Como incorporar experiências pessoais em suas matérias

Feb 8, 2024 em Jornalismo básico
Person holding a notebook in front of a lake

Jornalistas são desencorajados a falar de suas experiências de vida na reportagem tradicional. Mas nossas perspectivas podem ser valiosas quando articuladas de forma transparente.

Com a profissão tendo reconhecido a importância de dar espaço às pessoas para que contem suas próprias histórias, saber como incorporar experiências pessoais nas suas matérias pode ser uma abordagem eficaz.

Eu descobri que incorporar minhas experiências – sendo uma mulher, mãe, tendo uma doença mental e alguns problemas de saúde – beneficia as minhas reportagens. Outros podem considerar compartilhar suas experiências em outras áreas, de estilo de vida ao meio ambiente, mídia, esportes e outros setores.

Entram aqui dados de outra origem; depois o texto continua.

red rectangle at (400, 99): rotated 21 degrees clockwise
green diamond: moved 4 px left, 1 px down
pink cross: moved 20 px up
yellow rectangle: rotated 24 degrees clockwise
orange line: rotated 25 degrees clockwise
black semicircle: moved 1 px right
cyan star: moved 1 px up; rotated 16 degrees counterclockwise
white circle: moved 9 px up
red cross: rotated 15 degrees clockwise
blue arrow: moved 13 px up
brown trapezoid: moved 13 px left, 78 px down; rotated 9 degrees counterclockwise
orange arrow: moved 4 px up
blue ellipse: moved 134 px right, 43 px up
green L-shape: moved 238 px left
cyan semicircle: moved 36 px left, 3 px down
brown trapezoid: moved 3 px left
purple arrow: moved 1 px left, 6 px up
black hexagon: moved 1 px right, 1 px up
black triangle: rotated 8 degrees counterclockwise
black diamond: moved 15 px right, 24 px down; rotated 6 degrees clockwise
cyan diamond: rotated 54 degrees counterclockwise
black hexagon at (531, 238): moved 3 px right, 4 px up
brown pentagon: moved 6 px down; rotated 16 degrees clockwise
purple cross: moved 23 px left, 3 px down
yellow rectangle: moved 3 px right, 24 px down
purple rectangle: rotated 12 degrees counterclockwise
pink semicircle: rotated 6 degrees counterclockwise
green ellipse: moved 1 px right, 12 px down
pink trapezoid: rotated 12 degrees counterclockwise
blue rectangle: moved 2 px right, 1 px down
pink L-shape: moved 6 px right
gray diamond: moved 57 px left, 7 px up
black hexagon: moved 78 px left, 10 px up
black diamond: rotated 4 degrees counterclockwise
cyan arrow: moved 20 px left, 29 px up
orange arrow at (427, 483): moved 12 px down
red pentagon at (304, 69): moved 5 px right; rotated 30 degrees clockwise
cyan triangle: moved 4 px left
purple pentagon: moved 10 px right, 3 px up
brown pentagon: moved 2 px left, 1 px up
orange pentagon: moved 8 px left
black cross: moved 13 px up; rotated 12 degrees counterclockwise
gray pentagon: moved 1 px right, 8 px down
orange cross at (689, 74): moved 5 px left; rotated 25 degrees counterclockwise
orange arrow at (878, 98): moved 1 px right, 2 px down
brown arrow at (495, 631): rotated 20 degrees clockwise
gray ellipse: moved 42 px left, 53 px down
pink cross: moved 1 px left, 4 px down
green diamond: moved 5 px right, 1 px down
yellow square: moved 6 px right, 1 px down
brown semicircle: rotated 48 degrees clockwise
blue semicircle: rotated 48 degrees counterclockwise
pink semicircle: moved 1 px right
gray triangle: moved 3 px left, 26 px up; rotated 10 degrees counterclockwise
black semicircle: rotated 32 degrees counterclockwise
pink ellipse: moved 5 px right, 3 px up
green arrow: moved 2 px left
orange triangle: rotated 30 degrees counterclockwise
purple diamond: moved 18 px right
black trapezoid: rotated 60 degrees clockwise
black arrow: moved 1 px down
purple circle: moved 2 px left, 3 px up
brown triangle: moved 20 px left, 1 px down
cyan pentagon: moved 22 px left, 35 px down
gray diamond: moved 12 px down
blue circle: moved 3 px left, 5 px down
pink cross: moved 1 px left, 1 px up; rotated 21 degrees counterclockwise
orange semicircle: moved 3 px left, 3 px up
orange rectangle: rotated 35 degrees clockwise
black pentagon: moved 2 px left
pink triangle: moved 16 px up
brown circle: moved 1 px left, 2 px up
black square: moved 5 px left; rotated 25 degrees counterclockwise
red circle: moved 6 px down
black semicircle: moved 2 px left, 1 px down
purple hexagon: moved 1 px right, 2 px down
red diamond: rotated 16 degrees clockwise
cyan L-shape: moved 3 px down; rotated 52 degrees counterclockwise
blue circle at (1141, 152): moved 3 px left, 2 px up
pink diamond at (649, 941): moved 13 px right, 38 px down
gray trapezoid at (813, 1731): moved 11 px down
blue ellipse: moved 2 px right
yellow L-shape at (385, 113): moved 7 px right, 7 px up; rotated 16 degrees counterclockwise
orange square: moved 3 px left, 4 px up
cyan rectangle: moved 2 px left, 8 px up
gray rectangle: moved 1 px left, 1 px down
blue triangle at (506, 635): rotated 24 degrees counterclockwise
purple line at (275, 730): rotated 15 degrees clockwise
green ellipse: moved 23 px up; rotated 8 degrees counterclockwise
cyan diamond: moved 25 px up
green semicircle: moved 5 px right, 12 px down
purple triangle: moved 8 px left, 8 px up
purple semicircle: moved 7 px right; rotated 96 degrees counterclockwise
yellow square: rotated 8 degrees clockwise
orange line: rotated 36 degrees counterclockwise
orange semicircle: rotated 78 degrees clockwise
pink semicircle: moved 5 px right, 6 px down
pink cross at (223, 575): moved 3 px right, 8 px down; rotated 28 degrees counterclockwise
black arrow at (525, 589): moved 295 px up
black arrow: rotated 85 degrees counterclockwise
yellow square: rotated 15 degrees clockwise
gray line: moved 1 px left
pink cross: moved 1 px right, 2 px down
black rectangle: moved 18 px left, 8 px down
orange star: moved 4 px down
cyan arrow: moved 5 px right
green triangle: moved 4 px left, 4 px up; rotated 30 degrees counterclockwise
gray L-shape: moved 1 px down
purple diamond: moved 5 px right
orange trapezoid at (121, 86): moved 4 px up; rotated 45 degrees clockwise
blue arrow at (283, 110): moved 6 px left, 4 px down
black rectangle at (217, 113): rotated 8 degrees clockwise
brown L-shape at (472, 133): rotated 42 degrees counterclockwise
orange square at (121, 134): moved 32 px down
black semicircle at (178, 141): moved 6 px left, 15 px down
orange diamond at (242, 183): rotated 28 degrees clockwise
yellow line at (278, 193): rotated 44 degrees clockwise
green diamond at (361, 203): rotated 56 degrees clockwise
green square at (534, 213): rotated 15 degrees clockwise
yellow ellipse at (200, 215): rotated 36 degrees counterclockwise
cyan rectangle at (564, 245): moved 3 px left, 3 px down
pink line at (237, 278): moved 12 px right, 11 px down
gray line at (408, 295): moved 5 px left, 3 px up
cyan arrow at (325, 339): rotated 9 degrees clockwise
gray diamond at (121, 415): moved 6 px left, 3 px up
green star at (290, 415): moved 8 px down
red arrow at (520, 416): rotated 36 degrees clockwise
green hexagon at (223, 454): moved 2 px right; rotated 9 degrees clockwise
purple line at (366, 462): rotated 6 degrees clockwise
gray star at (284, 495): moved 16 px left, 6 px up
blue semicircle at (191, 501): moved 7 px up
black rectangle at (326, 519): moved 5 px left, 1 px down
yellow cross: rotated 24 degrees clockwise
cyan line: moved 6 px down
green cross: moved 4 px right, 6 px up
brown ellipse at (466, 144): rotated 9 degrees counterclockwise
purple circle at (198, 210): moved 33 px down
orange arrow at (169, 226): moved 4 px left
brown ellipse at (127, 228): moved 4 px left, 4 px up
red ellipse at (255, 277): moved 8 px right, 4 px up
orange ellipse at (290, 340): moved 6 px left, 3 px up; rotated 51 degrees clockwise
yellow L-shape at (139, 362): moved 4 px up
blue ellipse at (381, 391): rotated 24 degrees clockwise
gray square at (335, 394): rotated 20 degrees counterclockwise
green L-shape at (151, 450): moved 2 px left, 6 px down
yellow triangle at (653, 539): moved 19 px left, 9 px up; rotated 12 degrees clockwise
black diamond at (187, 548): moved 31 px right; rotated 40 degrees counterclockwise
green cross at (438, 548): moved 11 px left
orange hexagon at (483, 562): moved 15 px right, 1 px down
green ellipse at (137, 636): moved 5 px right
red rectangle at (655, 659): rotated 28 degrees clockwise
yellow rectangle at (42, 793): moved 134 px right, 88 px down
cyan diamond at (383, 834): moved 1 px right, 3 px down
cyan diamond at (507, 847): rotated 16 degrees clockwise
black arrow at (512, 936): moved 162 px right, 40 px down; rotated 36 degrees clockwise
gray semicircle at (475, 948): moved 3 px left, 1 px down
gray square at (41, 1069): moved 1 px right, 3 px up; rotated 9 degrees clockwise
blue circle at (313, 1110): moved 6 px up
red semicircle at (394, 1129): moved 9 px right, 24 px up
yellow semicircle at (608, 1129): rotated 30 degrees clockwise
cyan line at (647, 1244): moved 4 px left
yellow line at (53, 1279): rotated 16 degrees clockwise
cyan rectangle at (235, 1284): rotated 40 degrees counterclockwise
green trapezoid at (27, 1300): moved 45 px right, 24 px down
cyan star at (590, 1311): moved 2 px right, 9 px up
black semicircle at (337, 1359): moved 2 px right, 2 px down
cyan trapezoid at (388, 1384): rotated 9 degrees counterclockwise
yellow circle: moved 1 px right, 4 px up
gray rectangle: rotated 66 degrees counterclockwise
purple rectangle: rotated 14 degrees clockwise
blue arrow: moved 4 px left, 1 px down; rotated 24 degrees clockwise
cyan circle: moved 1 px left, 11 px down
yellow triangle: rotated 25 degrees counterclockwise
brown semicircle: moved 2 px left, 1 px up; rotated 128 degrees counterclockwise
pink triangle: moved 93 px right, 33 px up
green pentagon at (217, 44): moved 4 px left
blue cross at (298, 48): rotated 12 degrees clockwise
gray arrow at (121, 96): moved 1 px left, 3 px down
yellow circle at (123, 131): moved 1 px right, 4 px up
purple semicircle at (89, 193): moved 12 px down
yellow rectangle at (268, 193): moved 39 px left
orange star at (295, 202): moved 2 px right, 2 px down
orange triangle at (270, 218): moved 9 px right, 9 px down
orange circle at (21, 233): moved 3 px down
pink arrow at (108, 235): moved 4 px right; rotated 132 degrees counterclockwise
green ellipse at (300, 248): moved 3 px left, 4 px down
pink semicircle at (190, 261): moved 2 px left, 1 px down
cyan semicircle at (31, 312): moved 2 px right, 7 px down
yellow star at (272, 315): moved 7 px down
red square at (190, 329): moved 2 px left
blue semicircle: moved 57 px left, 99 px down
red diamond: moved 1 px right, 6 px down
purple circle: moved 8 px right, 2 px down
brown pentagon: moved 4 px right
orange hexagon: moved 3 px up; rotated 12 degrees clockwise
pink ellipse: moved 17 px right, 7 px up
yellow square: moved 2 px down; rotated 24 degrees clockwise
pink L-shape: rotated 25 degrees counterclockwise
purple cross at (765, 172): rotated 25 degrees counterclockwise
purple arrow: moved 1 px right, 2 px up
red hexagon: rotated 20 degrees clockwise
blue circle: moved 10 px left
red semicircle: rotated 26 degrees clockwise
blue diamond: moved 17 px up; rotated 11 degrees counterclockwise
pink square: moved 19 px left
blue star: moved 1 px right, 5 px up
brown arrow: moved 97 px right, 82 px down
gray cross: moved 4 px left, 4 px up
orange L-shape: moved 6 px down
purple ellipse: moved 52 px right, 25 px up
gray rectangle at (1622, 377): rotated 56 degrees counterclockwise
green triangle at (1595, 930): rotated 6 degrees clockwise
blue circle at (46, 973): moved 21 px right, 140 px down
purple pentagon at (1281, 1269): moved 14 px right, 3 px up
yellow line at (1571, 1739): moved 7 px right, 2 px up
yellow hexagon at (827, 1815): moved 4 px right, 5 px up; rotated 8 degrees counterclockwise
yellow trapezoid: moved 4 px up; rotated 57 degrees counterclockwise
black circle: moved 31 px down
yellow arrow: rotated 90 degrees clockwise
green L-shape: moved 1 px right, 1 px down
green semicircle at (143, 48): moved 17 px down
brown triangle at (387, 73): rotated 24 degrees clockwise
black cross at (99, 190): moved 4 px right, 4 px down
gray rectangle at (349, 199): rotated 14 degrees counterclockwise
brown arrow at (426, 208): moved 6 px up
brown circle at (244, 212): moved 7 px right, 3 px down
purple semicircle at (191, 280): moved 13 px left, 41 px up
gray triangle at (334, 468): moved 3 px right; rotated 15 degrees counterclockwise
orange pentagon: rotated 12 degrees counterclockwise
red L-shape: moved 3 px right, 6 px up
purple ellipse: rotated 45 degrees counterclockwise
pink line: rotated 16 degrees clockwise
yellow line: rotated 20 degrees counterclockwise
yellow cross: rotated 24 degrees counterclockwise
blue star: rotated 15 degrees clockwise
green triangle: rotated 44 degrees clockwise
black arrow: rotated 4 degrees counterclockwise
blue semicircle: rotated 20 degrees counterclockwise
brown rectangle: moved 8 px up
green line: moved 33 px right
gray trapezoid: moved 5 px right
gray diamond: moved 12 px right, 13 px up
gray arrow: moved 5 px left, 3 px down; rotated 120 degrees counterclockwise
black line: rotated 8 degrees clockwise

Ser o seu próprio estudo de caso não significa que você não pode interrogar uma fonte de forma objetiva. Na verdade, isso pode ajudar a aumentar a transparência, já que a sua audiência pode entender com mais clareza aquilo que embasa o posicionamento ou ângulo escolhido por você.

Eu escrevi muitos artigos nos quais usei minha própria experiência para enquadrar um assunto, para servir como ponto de partida para a reportagem, estatísticas, estudos de caso e para deixar minhas matérias mais empáticas para os leitores.     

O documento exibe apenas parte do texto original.